The U.S. State Department has released the seventh annual “Trafficking in Persons Report” on Tuesday. It is a global overview of the efforts made by individual governments in the fight against the modern form of slavery that occurs almost everywhere in the world and to which millions of people, mostly women and minors, fall victim every year.
As a transit country in human trafficking, in the report, Croatia is placed in the second category of countries in terms of the efforts invested in curbing the trafficking. The progress it made in protecting the victims and preventing human trafficking has been pointed out.

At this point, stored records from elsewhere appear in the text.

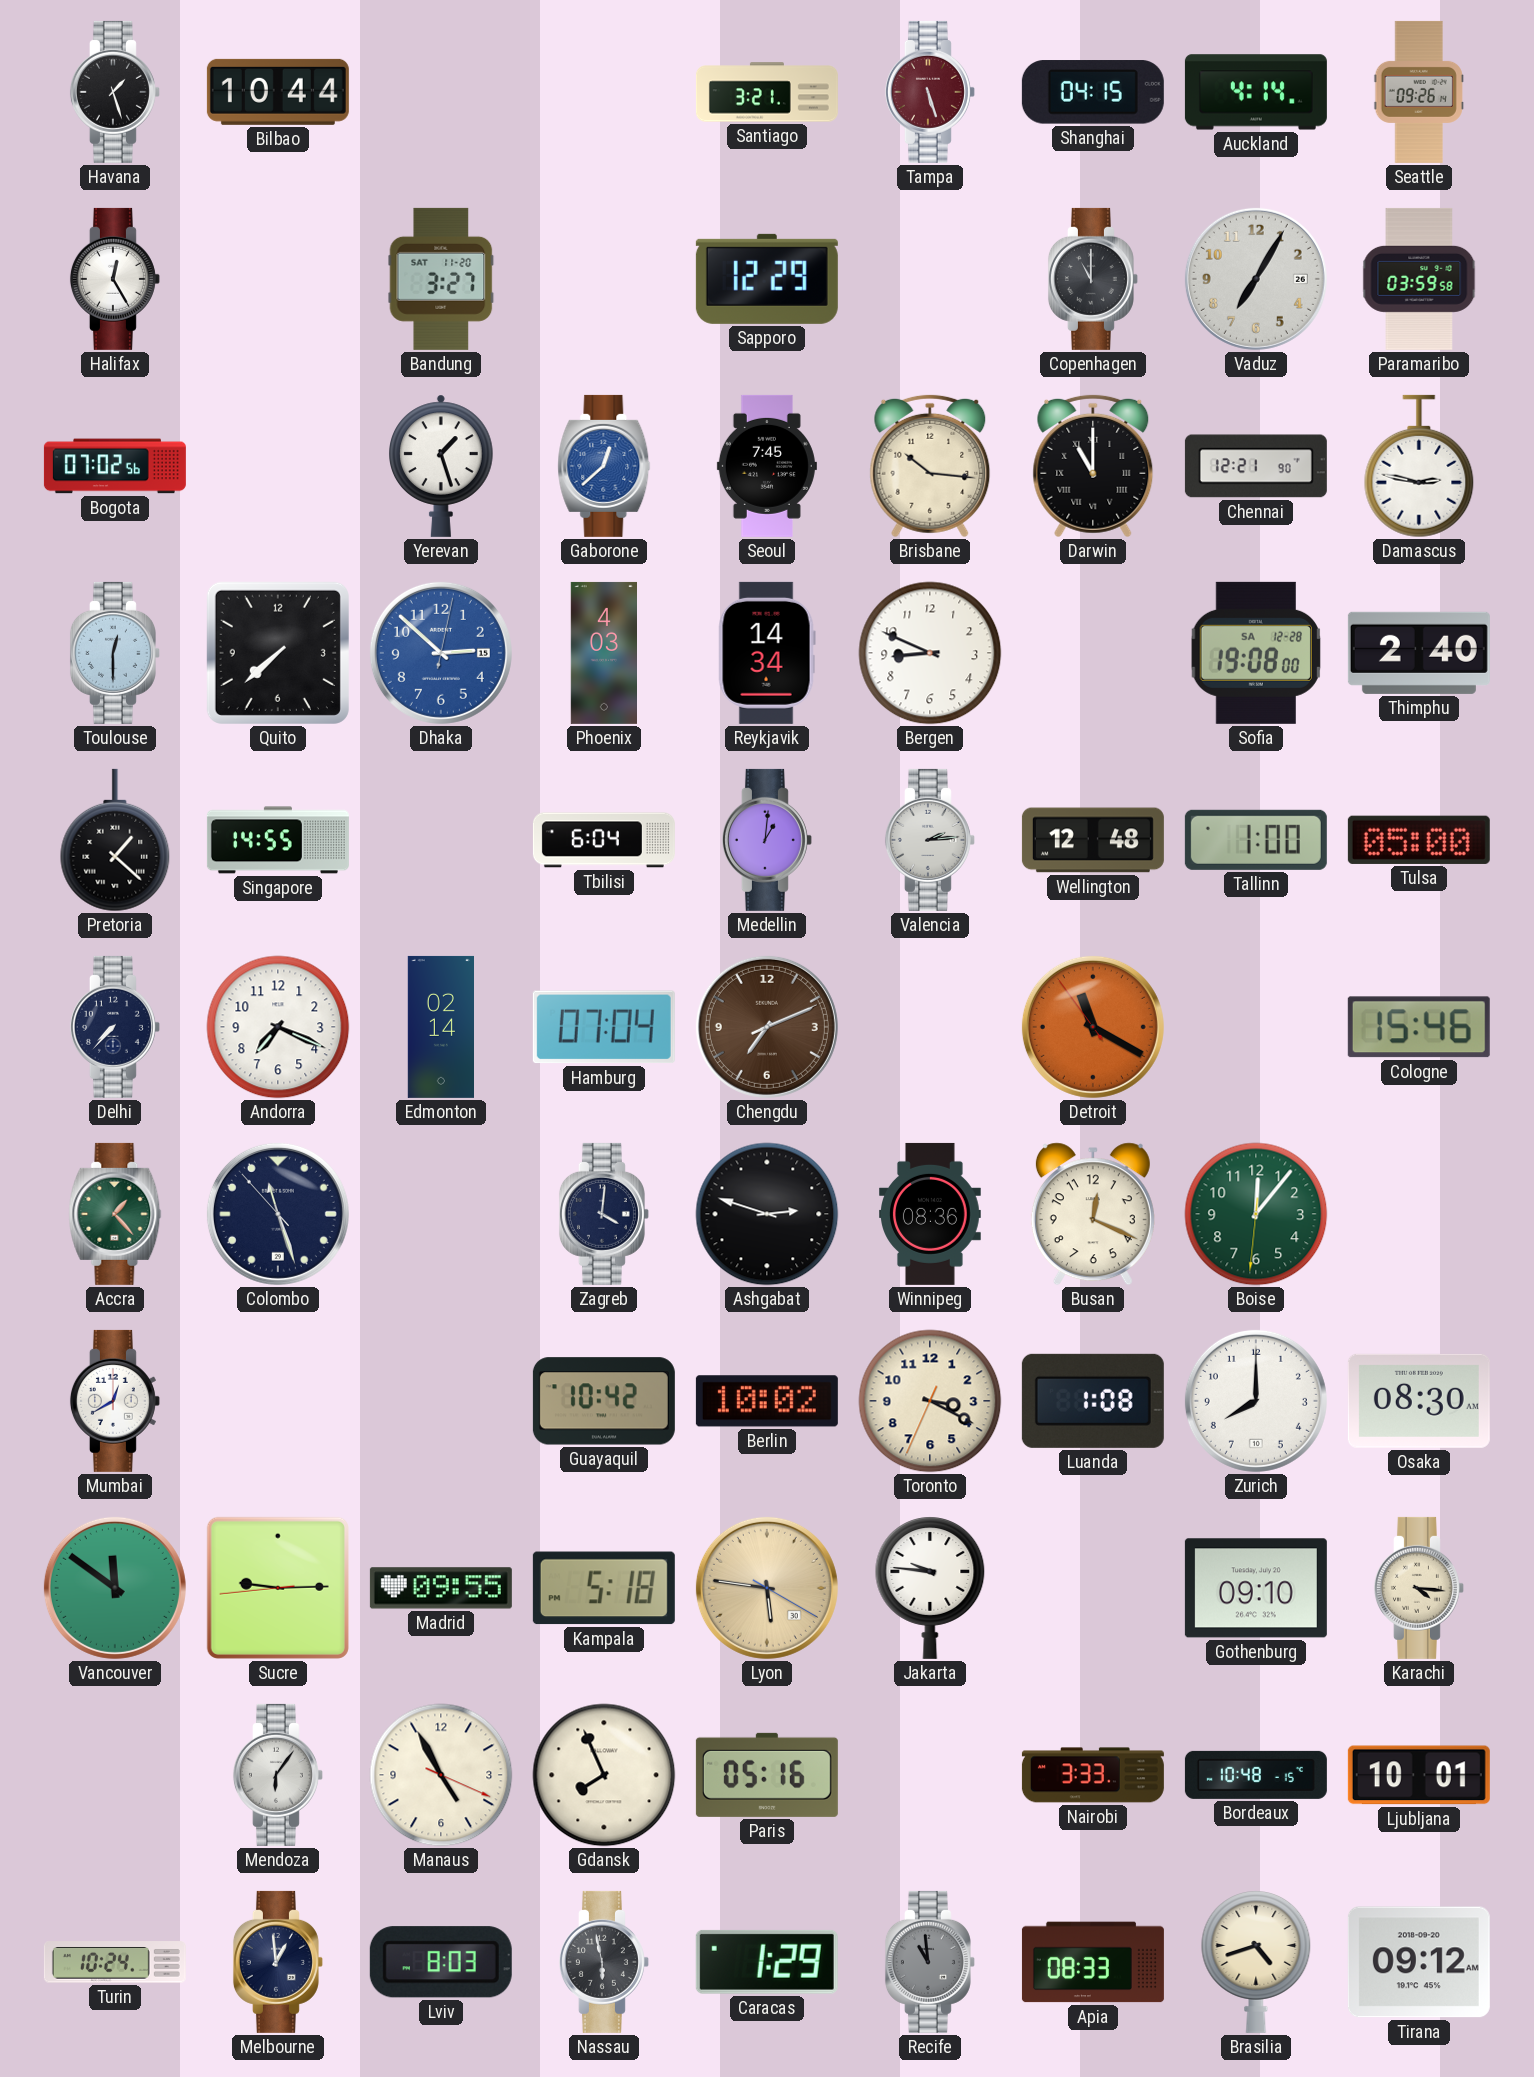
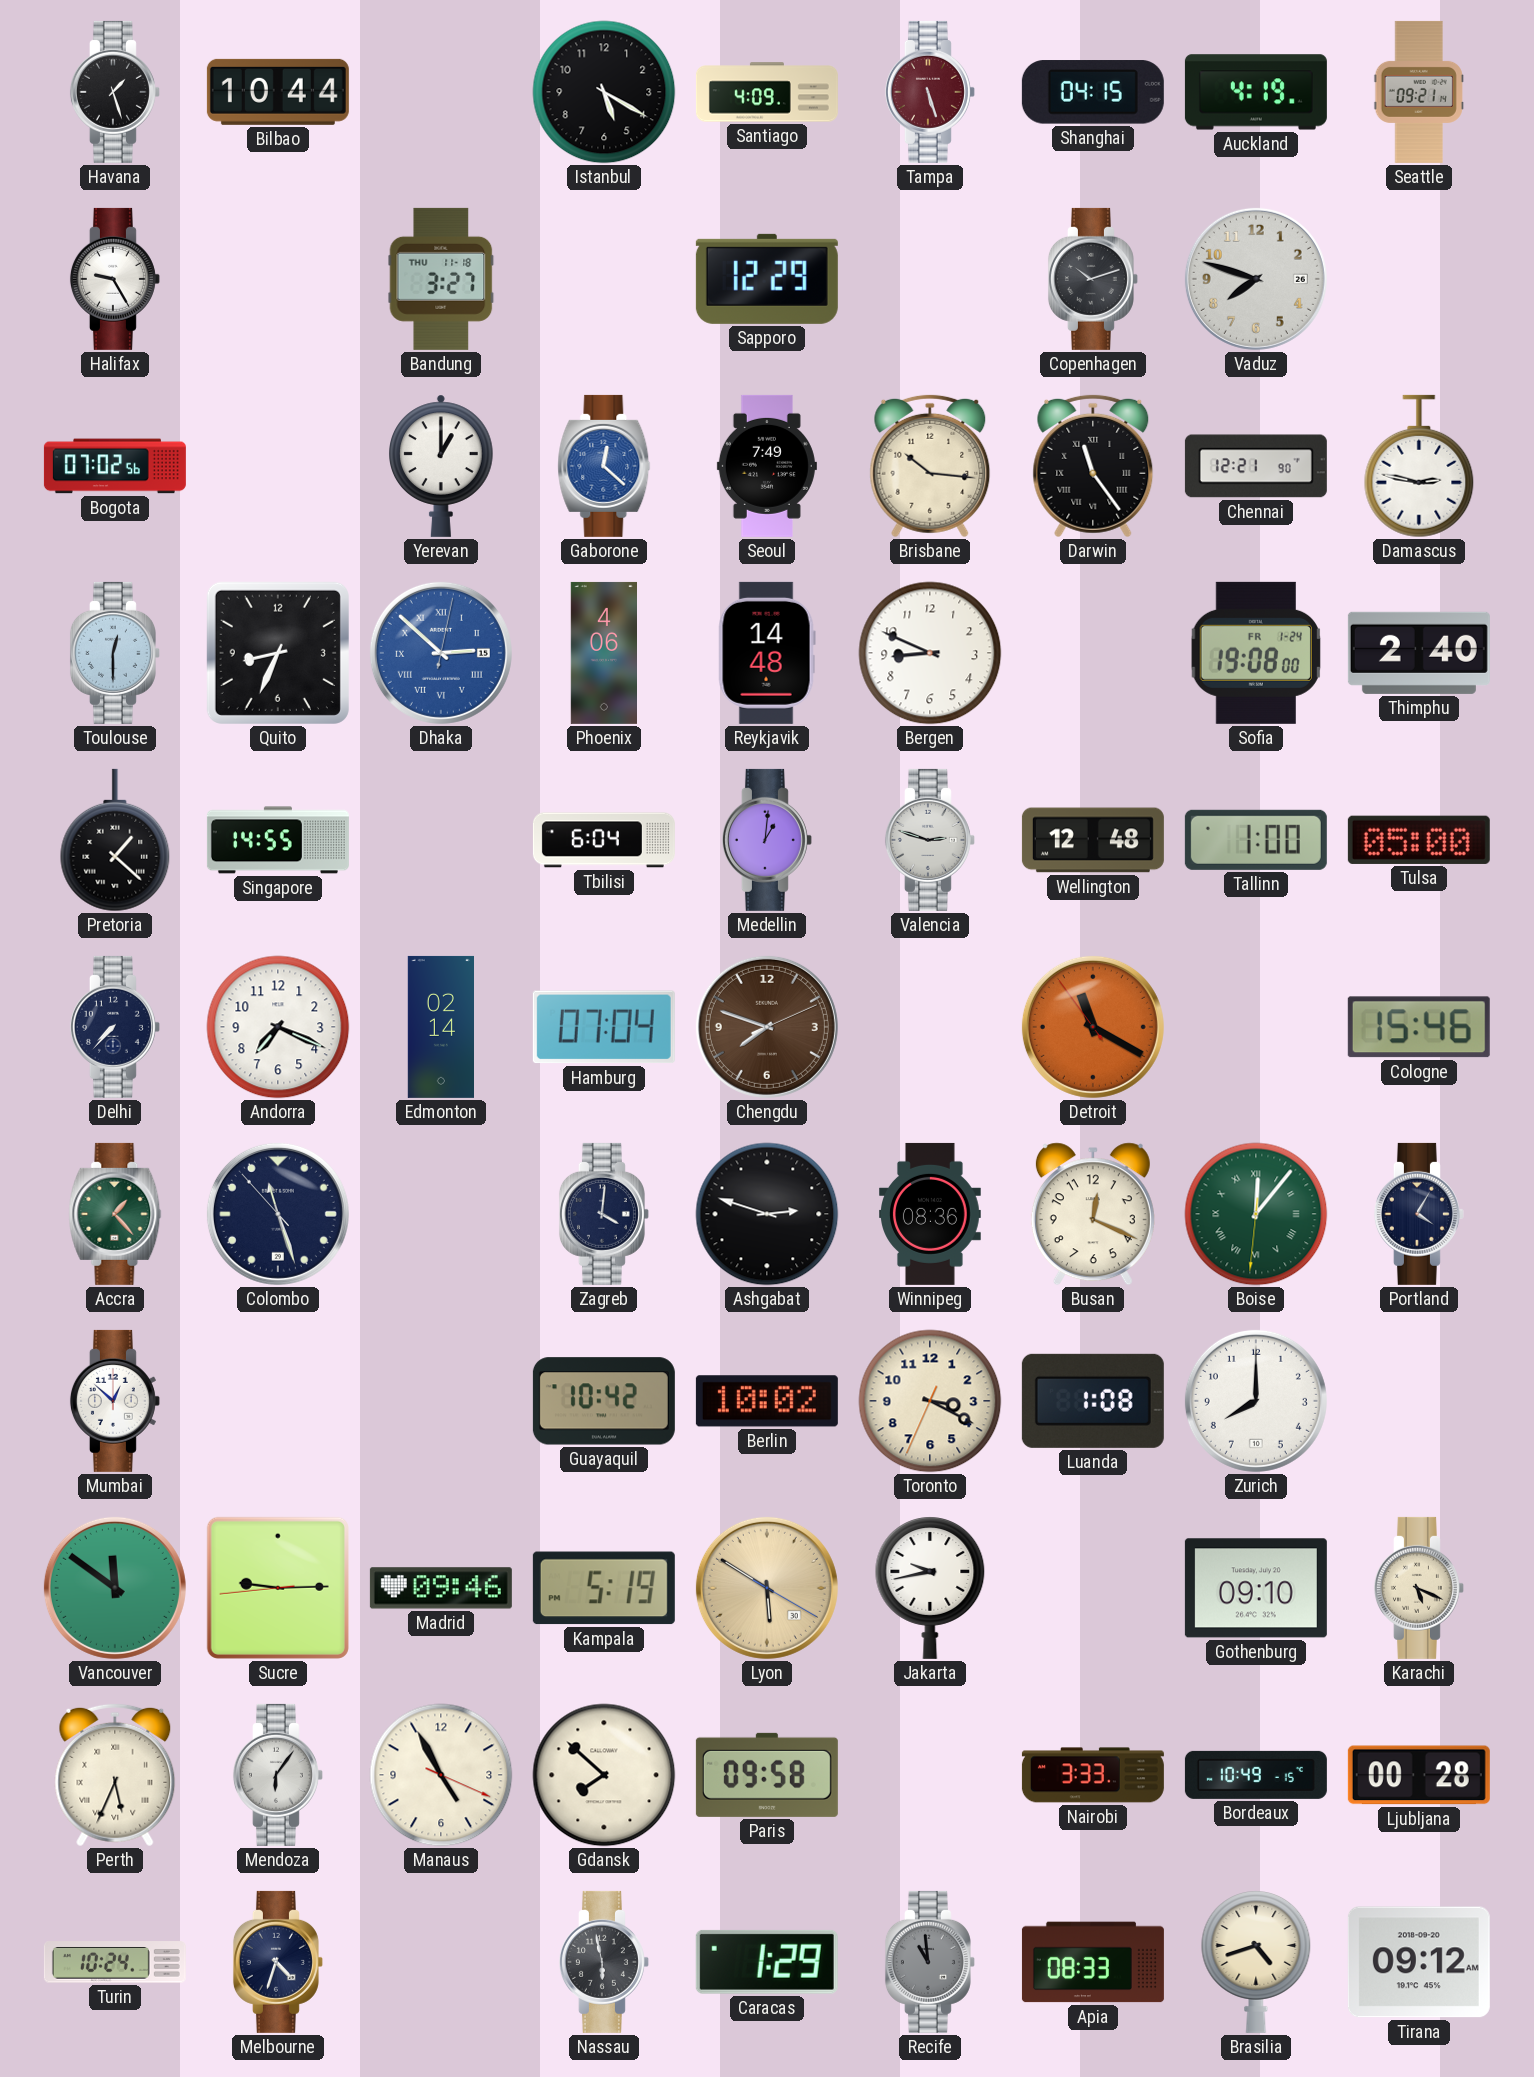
Istanbul: none -> 5:20
Santiago: 3:21 -> 4:09
Auckland: 4:14 -> 4:19
Seattle: 09:26 -> 09:21
Halifax: 12:25 -> 9:25
Bandung date: SAT 11-20 -> THU 11-18
Copenhagen: 11:00 -> 10:12
Vaduz: 7:05 -> 7:48
Paramaribo: 03:59 -> none
Yerevan: 1:27 -> 1:00
Gaborone: 12:38 -> 12:22
Seoul: 7:45 -> 7:49
Darwin: 11:00 -> 11:24
Quito: 7:38 -> 8:34
Dhaka numerals: Arabic -> Roman
Phoenix: 4:03 -> 4:06
Reykjavik: 14:34 -> 14:48
Sofia date: SA 12-28 -> FR 1-24
Valencia: 2:14 -> 2:48
Chengdu: 7:11 -> 7:48
Boise numerals: Arabic -> Roman
Portland: none -> 4:05
Mumbai: 12:40 -> 12:52
Osaka: 08:30 -> none
Madrid: 09:55 -> 09:46
Kampala: 5:18 -> 5:19
Lyon: 5:46 -> 5:50
Jakarta: 9:46 -> 9:43
Karachi: 4:16 -> 5:19
Perth: none -> 5:34
Gdansk: 7:56 -> 7:52
Paris: 05:16 -> 09:58
Bordeaux: 10:48 -> 10:49
Ljubljana: 10:01 -> 00:28
Melbourne: 12:59 -> 4:33
Lviv: 8:03 -> none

The report, which covers the period between April 2006 and March 2007, states that about 800,000 people fall victim to human trafficking across the borders each year and 80 percent of those are women and girls – the victims of commercial sexual exploitation. Up to 50 percent of the victims of human trafficking are minors.
Apart from that, millions of women and men worldwide are becoming the victims of human trafficking inside national borders, mostly because of forced and indentured labour, writes the State Department, citing the estimates of the International Labor Organization (ILO) that mention about 12,3 million people in the world who are victims of forced labour, indentured labour, children’s forced labour or sexual and involuntary servitude.
The countries are divided into four categories based on whether they are the starting point, transit area, or destination of human trafficking, whether they meet the criteria of the U.S. law on the protection of human trafficking victims from the year 2000, and how involved their governments are in curbing the trafficking.
In the last, fourth category, there are 16 countries where the conditions are the most critical. They include the U.S. Gulf allies: Saudi Arabia, Kuwait, UAE, Bahrain, Qatar and Oman. The category includes countries that have poor or no relations at all with the U.S.: Iran, North Korea, Syria, Cuba, Venezuela.
As in recent years, Croatia was placed in the second category, along with all the countries of the former Yugoslavia, with the exception of Slovenia, and with European Union countries like Portugal, Greece, Slovakia, Estonia, Latvia, Malta, Bulgaria and Romania.
The report states that Croatia is a transit country, but also more frequently the starting point and the destination for the women and girls who are trafficked from Romania, Bulgaria, Serbia, Bosnia and Herzegovina and elsewhere from eastern Europe for the purpose of sexual exploitation.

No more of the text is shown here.